Another element of this approach includes base-building trade unions. The International Workers of the World, a radical union, mobilised millions of workers in the early 20th century. Promoting anarchist, left libertarian and grassroots approaches, they are growing again. Acorn is another example, an international tenants’ union that uses direct action to challenge abusive landlords.
New technologies such as three-dimensional printers open up the possibility of automated low-cost community production. The practice is increasingly obvious, but a lot of the theory had been anticipated in the work of the late, great Elinor Ostrom.
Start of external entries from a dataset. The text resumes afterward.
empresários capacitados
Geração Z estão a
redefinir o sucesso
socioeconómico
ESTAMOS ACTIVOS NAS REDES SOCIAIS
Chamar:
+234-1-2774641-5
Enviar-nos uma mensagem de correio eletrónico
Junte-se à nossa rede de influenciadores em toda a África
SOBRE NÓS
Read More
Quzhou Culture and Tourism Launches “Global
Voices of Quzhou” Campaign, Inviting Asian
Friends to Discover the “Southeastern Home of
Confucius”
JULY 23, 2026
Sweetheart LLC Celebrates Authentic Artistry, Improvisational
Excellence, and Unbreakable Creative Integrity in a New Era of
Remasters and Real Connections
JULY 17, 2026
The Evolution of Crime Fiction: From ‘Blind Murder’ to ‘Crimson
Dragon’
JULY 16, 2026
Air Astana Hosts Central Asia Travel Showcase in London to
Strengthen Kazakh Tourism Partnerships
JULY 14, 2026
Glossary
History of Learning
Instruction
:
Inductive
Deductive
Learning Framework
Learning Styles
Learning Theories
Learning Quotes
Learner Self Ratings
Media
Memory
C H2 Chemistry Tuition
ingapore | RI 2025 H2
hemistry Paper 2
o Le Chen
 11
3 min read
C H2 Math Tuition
Elinor, who died in 2012, was the first (and, so far, the only) woman to win a Nobel Prize for economics. She won it for her study of the commons – collectively owned forms of property. In 1968 the biologist Garrett Hardin wrote ‘The Tragedy of the Commons’, where he argued that common land would be degraded because human beings could not work cooperatively to conserve resources. Elinor put much work into researching the practical ways of building trust so that collective ownership could work. She was also a keen advocate of co-operatives and would no doubt have been inspired by the notion of solidarity economics.
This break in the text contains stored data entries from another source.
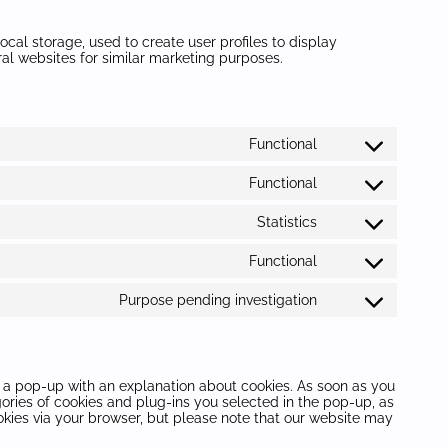
cal storage, used to create user profiles to display
eral websites for similar marketing purposes.
Functional
Consent
to
Functional
service
Consent
wordpress
to
Statistics
service
Consent
woocommerce
to
Functional
service
Consent
sourcebuster-
to
js
Purpose pending investigation
service
Consent
complianz
to
service
miscellaneous
ou a pop-up with an explanation about cookies. As soon as you
gories of cookies and plug-ins you selected in the pop-up, as
ookies via your browser, but please note that our website may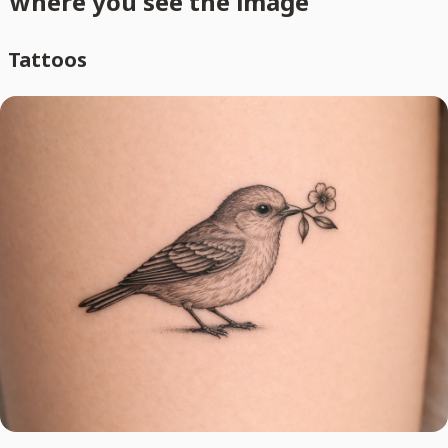
where you see the image
Tattoos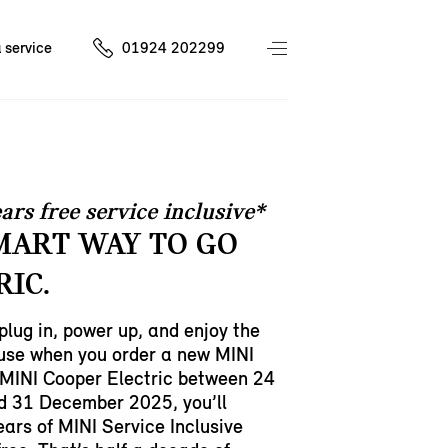
 service
01924 202299
ars free service inclusive*
MART WAY TO GO
RIC.
 plug in, power up, and enjoy the
ause when you order a new MINI
MINI Cooper Electric between 24
d 31 December 2025, you’ll
ears of MINI Service Inclusive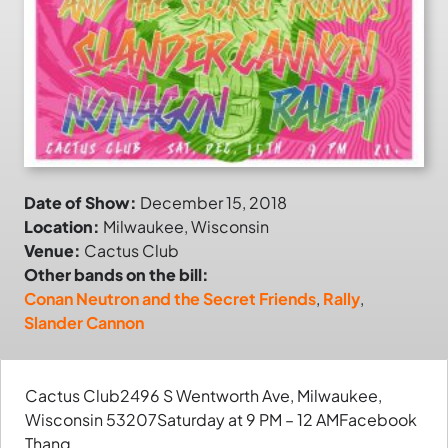
Date of Show:
December 15, 2018
Location:
Milwaukee, Wisconsin
Venue:
Cactus Club
Other bands on the bill:
Conan Neutron and the Secret Friends
,
Rally
,
Slander Cannon
Cactus Club2496 S Wentworth Ave, Milwaukee,
Wisconsin 53207Saturday at 9 PM – 12 AMFacebook
Thang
There are various discussions about modern monetary theory, universal basic income, fully automated luxury communism, etc. To varying degrees, these may be part of a path to a better society; however, the solidarity economy is something that is being built now, and it doesn’t involve developing a policy that we hope some benevolent government will put into practice if we ask nicely enough. The virtue of the solidarity economy is that it helps to build up the forces necessary to achieve change by getting people involved and promoting activism. We learn best from practice and experience, this is how ideas are best transmitted and learnt.
Don’t believe me? Well why not visit a social centre like the Cowley Club in Brighton, with its vegan food bank, English lessons for asylum seekers and punk picnics, all inspired by Harry Cowley. Harry Cowley, a grassroots social activist from the 1920s to the 1970s, fought the fascists, moved the homeless into squats and in his later years mobilised pensioners. Or, if you are in the US, take a look at the work of Philly Socialists, which includes the creation of the Cesar Andreu Iglesias Community Garden, named after a Puerto Rican writer and trade unionist.
Solidarity economics isn’t a perfect solution. Cooperatives can fail, community organising can be hard work and such approaches have not always proved sustainable in the past; however, it is a way of building the capacity needed for potentially revolutionary change, and doing so in way that rejects dogma and supports community involvement. And, wherever you look, the solidarity economy is diverse, dynamic and growing.
We can build a path to liberation, and maybe, even in an increasingly unjust and chaotic world, enjoy doing so.
Derek Wall teaches political economy at Goldsmiths College and is a former Principal Speaker of the Green Party of England and Wales. His books include Elinor Ostrom’s Rules for Radicals (Pluto) and Hugo Blanco: A revolutionary for life (Resistance/Merlin).